■ **Exercise**:
After finding the line with "hits the trader" in the data below, set down exactly each line through the one with "the mind still", inclusive, and stop there.

■ **Provided data**:
+ + + +
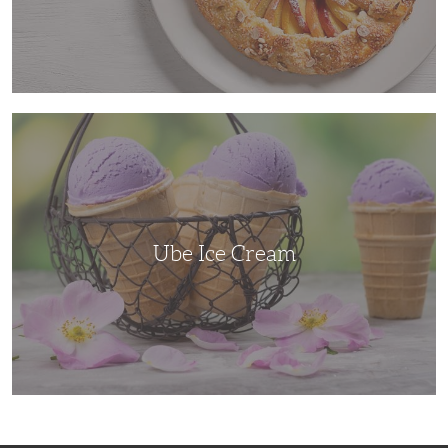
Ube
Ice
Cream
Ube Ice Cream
+ + + +
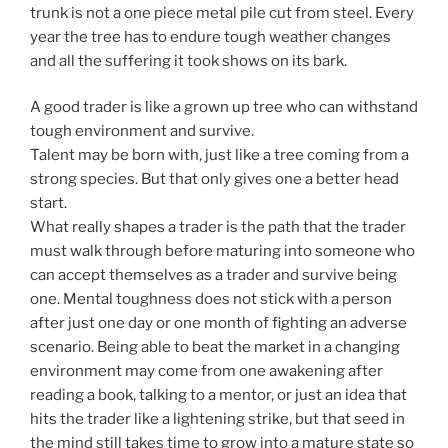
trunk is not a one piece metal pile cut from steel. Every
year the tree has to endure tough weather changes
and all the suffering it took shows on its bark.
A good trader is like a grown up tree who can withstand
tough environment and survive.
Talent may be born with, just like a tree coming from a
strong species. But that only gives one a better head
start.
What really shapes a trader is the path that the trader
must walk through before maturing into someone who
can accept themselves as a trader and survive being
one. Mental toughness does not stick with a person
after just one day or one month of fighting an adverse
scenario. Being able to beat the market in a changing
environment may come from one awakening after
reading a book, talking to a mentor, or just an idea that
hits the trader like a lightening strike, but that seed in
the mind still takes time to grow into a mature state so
+ + + +
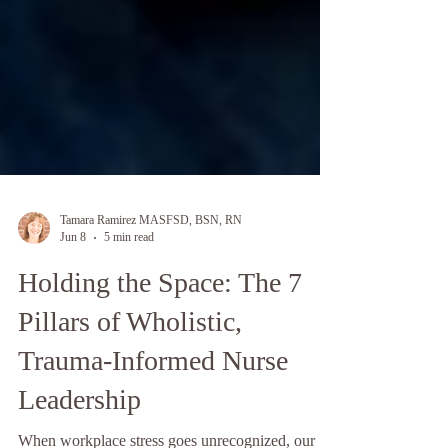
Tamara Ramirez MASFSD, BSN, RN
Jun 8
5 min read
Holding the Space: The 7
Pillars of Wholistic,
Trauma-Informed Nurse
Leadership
+ + + +
■ **Exercise solution**:
hits the trader like a lightening strike, but that seed in
the mind still takes time to grow into a mature state so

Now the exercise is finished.